American writer and producer (1931–2024)

Bob Booker (August 1, 1931 – July 12, 2024) was an American writer and producer of television shows and record albums. He is best known for producing the 1962 album The First Family with Earle Doud. The album is a parody of President John F. Kennedy and his family, and it both remained at #1 on the Billboard 200 for 12 weeks and won a Grammy for Best Album of the Year in 1963.

==Early career==
Booker was born in Jacksonville, Florida, on August 1, 1931. He graduated from high school at age of 16. He was first employed as a local radio DJ. A new television station began operation and Booker was hired at the age of 18, where he worked as a TV host, news anchor, weatherman, camera operator, set builder, film editor, program producer and director. He was later drafted into the army during the Korean conflict and was stationed at Ft. Bliss in El Paso. Because of his background in radio and television, he was placed on staff for the commanding general, doing PR for the base. Discharged after two years, he moonlighted as a talent manager and became station manager of WIVY in Jacksonville.
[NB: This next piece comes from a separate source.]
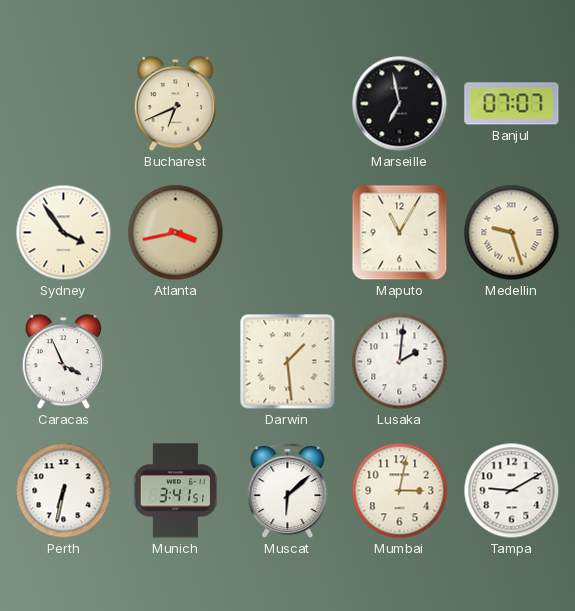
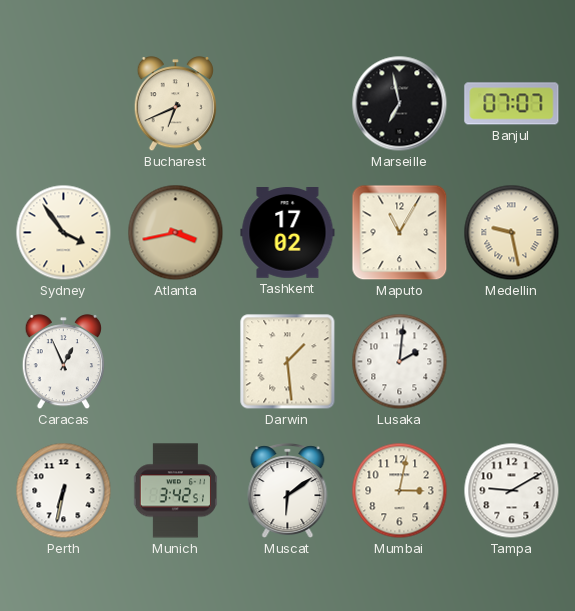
Tashkent: none -> 17:02
Medellin: 9:27 -> 9:28
Caracas: 3:56 -> 12:56
Munich: 3:41 -> 3:42
Muscat: 6:08 -> 6:09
In 1958, Booker was hired by Miami's WINZ AM radio for their afternoon drive slot. He ingratiated himself with all the top entertainers who frequented the popular winter vacation spot through one-on-one interviews. Celebrities like Jack Benny, Nat Cole, Martha Ray, Andy Williams, Ray Charles, Mort Sahl, Ava Gardner, Gloria DeHaven, Sinatra - many became lifelong friends. He also did on-air work at two local TV stations, and hosted weekend shows. In 1960, he left Miami and relocated to New York City.

==New York City==
Booker discovered it was not easy to start a career in the Big Apple, as an MCA agent got him exactly one TV pilot hosting job in one year. He made friends with local writers, including Pat McCormick (who later wrote for Johnny Carson) and Earle Doud. He and Doud began some writing projects, which included a series of gag record greeting cards, an article for Playboy magazine and their ultimate brainchild: a comedy album spoofing the President of the United States.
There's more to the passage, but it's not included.